The field of ophthalmic imaging owes much of what we understand about ocular hemodynamics to Dr. Flower’s research. He was director of Collaborative Biomedical Programs at the Johns Hopkins University’s Applied Physics Laboratory, and full professor at New York University. He has published over 100 articles and has presented over 250 papers and abstracts. At almost 80 years old, he holds 35 patents, all in the fields of hemodynamics and microvasculature innovation, and is still a much sought-after consultant.

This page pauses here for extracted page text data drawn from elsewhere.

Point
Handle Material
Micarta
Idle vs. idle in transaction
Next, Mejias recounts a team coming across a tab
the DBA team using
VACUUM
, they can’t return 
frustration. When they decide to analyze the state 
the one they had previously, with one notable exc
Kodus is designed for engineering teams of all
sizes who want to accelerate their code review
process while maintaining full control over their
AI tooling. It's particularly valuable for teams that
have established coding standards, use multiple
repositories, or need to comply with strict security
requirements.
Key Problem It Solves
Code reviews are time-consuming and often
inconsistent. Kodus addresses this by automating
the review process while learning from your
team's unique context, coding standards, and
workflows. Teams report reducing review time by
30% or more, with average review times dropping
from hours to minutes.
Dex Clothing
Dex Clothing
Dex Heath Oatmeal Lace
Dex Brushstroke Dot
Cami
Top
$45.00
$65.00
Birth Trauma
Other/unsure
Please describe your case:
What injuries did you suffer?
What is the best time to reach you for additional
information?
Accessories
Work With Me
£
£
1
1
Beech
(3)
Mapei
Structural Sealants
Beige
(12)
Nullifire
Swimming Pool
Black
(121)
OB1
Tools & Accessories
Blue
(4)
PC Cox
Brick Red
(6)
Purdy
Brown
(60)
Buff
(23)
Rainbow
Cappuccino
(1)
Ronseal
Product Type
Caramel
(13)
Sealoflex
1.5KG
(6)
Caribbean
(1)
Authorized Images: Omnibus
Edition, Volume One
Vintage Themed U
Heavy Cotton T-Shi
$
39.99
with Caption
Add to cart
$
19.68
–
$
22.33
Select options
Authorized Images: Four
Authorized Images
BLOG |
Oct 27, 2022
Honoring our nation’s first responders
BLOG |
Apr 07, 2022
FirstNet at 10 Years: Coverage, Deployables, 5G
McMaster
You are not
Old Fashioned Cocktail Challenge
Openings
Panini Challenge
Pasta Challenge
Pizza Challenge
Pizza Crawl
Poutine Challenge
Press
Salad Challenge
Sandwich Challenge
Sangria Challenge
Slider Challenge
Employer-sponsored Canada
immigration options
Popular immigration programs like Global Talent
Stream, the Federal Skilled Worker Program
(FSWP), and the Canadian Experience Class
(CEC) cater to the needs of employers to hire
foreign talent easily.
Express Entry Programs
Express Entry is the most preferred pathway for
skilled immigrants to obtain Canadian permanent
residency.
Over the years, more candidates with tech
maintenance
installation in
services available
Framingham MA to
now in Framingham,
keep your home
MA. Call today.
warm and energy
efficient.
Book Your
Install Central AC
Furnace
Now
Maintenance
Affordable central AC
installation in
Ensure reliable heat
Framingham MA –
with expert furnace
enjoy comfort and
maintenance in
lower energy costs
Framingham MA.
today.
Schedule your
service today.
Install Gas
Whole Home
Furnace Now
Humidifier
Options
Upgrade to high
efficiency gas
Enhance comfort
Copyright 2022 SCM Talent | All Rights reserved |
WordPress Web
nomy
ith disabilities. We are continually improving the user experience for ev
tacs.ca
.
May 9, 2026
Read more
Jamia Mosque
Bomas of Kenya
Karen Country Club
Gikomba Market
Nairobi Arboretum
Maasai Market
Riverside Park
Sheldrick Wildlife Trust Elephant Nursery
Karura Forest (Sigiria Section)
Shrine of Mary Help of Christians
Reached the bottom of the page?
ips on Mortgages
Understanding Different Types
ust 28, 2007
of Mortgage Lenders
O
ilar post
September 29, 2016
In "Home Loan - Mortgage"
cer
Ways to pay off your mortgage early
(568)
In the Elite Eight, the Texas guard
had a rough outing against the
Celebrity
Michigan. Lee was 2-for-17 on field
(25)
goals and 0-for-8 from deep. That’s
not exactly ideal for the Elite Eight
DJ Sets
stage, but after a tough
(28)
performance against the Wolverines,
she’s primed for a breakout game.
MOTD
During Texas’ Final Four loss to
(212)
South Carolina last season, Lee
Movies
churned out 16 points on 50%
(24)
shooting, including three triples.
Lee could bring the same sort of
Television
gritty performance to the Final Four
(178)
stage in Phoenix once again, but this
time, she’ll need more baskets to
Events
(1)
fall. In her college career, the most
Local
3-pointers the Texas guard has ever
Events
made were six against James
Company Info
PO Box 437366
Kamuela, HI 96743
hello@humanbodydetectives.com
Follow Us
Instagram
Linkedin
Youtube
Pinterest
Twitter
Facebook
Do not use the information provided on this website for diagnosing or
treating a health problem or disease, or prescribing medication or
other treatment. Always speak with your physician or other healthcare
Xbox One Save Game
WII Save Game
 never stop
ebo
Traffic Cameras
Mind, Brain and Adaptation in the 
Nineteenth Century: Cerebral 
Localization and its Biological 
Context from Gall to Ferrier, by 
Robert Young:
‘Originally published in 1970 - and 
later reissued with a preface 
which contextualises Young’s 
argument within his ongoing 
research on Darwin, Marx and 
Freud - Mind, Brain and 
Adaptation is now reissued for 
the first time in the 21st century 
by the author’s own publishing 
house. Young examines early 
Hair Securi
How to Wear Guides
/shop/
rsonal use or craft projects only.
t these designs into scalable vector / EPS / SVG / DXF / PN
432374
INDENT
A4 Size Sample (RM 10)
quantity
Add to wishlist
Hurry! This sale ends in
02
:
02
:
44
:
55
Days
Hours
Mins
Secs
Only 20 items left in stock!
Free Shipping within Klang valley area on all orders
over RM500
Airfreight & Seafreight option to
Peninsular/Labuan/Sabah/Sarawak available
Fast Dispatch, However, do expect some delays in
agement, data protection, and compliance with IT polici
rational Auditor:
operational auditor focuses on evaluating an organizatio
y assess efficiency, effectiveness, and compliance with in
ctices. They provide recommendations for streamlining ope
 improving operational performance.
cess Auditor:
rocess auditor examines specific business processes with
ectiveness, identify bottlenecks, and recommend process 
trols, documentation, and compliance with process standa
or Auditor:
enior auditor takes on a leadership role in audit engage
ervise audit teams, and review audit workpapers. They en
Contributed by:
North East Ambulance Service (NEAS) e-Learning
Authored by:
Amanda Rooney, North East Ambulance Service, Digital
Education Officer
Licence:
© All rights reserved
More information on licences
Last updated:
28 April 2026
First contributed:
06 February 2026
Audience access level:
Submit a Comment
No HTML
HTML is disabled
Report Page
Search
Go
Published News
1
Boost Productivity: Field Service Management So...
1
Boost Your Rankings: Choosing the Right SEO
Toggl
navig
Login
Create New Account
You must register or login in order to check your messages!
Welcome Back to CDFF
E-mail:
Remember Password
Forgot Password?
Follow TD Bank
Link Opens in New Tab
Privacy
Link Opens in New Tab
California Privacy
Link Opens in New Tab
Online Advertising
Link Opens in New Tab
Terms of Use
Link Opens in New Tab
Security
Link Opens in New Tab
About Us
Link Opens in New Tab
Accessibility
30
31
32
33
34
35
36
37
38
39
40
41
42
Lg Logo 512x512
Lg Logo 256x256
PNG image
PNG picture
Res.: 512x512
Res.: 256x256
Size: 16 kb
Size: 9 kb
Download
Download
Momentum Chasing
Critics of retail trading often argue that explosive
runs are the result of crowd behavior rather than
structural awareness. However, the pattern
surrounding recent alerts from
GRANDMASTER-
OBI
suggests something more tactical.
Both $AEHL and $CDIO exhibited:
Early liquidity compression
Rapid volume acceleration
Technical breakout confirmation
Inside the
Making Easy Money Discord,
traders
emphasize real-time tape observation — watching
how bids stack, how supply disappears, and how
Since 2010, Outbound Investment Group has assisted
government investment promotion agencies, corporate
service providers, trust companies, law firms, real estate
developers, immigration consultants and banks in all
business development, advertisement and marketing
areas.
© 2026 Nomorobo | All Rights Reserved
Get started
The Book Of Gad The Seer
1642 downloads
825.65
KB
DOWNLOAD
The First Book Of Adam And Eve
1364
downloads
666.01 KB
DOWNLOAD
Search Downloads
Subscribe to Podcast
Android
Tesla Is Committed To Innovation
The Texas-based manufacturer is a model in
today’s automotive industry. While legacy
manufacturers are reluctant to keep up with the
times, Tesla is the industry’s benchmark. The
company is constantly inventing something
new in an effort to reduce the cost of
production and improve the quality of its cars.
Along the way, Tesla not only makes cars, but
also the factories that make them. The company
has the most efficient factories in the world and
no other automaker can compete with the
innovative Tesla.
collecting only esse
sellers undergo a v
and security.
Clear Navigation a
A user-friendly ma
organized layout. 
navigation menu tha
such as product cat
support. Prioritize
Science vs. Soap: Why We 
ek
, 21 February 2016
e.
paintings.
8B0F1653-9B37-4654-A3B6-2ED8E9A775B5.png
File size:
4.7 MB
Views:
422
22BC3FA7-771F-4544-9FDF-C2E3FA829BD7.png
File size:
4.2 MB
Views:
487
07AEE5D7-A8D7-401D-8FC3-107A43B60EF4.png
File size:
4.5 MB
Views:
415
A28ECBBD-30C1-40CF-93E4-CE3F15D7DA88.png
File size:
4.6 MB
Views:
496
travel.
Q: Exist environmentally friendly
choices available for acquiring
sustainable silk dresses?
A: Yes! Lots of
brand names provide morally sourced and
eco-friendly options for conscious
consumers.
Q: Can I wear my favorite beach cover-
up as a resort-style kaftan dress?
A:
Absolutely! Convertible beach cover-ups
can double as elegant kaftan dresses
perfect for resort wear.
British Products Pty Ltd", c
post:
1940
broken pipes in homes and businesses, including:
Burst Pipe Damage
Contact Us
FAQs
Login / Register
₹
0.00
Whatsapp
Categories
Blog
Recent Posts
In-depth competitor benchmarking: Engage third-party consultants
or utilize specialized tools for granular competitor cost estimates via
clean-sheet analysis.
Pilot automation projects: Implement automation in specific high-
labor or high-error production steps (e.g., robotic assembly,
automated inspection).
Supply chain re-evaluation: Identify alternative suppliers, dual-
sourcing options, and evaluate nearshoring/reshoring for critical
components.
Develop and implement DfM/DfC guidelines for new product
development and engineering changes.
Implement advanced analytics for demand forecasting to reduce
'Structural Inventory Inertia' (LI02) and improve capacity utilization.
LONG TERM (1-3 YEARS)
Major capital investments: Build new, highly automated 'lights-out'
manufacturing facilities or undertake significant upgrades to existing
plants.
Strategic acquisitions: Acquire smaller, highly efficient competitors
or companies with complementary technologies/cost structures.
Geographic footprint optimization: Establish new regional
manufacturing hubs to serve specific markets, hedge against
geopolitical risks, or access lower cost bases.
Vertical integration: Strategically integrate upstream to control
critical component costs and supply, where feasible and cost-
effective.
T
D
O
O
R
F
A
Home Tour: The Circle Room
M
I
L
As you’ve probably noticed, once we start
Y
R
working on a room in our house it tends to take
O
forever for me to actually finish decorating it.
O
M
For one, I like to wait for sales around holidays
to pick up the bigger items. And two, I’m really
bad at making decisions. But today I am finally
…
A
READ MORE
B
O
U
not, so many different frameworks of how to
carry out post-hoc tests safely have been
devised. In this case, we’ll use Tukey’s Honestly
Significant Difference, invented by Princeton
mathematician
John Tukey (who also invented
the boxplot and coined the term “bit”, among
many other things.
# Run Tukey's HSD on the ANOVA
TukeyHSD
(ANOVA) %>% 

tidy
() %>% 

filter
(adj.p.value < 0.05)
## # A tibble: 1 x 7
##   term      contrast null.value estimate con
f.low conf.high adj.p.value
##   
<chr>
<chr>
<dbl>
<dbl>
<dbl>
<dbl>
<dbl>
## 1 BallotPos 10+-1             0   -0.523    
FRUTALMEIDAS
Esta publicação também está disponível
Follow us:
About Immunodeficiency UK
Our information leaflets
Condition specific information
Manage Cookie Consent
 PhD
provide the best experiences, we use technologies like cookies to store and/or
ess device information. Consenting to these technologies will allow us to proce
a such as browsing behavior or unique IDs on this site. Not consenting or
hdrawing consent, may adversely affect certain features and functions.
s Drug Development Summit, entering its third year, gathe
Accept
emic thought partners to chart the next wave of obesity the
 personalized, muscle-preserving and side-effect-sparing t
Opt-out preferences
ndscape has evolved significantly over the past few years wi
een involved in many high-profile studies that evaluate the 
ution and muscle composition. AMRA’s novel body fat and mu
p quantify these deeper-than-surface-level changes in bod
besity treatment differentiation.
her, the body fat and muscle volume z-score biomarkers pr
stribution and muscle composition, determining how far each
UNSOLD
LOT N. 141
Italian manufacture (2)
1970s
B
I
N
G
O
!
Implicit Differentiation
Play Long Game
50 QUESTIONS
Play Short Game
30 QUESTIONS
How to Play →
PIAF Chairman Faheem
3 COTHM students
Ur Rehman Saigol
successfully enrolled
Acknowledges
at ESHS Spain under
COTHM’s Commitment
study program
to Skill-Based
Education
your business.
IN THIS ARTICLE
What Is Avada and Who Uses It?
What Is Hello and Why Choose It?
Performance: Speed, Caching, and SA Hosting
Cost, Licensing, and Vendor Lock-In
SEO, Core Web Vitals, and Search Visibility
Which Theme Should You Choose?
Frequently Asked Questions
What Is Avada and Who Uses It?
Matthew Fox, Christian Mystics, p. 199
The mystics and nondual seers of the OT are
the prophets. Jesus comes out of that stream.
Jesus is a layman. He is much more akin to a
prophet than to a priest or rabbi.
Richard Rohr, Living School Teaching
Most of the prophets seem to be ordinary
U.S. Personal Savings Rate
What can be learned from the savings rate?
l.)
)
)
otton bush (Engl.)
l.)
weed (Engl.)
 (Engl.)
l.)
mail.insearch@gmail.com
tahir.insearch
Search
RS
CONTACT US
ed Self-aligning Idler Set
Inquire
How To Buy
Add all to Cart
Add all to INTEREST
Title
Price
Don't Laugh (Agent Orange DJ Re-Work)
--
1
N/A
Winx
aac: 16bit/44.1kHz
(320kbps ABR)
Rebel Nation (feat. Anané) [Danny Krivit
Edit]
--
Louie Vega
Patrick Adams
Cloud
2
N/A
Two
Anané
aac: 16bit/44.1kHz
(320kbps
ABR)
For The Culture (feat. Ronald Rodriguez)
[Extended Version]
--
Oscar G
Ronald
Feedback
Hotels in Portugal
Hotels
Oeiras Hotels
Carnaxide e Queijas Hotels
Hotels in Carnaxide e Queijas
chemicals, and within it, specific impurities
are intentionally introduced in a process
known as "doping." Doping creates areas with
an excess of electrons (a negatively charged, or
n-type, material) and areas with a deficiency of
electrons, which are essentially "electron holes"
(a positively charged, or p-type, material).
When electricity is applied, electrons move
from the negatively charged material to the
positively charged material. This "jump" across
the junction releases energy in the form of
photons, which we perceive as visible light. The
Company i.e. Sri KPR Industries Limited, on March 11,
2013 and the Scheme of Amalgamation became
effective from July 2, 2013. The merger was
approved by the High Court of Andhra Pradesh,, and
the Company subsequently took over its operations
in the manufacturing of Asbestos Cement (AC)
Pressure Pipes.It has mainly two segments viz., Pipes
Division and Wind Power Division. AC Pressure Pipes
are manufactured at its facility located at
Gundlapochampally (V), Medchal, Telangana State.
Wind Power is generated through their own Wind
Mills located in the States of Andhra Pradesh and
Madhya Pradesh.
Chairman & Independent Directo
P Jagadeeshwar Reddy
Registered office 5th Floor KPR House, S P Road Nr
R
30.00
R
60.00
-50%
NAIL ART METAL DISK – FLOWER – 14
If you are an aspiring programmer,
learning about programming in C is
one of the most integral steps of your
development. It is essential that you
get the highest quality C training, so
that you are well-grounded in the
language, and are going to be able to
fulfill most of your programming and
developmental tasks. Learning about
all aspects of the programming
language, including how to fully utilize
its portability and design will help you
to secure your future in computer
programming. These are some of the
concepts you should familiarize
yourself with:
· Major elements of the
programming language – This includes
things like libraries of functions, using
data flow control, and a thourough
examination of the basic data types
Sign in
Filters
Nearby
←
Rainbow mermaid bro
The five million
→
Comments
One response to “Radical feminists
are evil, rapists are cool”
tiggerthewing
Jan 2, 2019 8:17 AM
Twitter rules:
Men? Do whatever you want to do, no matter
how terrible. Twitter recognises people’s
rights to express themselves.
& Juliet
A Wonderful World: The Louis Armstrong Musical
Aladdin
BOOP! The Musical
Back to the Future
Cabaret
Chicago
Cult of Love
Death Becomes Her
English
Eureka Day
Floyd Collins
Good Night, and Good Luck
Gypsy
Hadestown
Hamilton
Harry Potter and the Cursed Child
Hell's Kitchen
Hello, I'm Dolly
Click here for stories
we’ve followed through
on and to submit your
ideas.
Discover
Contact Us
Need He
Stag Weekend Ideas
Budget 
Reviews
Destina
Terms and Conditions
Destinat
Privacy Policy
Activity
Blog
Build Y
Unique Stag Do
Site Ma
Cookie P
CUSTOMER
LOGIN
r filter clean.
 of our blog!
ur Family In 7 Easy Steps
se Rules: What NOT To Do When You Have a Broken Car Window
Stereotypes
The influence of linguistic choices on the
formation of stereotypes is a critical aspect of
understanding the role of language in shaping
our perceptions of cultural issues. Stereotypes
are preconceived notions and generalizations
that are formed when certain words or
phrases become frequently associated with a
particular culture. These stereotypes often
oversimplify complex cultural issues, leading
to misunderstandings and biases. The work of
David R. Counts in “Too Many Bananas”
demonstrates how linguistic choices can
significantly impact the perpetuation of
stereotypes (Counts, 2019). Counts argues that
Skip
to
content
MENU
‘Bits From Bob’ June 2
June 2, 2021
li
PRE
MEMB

Recently, I had the distinct honor of sitting down for a discussion with Dr. Flower (via Zoom) from his home on Southport Island, ME.
Darrin Landry: Your introduction to ophthalmology is an interesting story.
Bob Flower: Yes. I think it was 1966. I was at Moffett Field, a NASA research center in the suburbs of San Francisco. At the time, I was the Applied Physics Lab’s (APL) representative of Johns Hopkins University for a joint research project being done at Moffett Field. I had been there for about six weeks, and wanted to return home for a week. It coincided with a visit by luminaries from the Department of Ophthalmology at Hopkins School of Medicine. This included Drs. Ed Maumenee, Arnall Patz, David Robinson and Maurice Langham.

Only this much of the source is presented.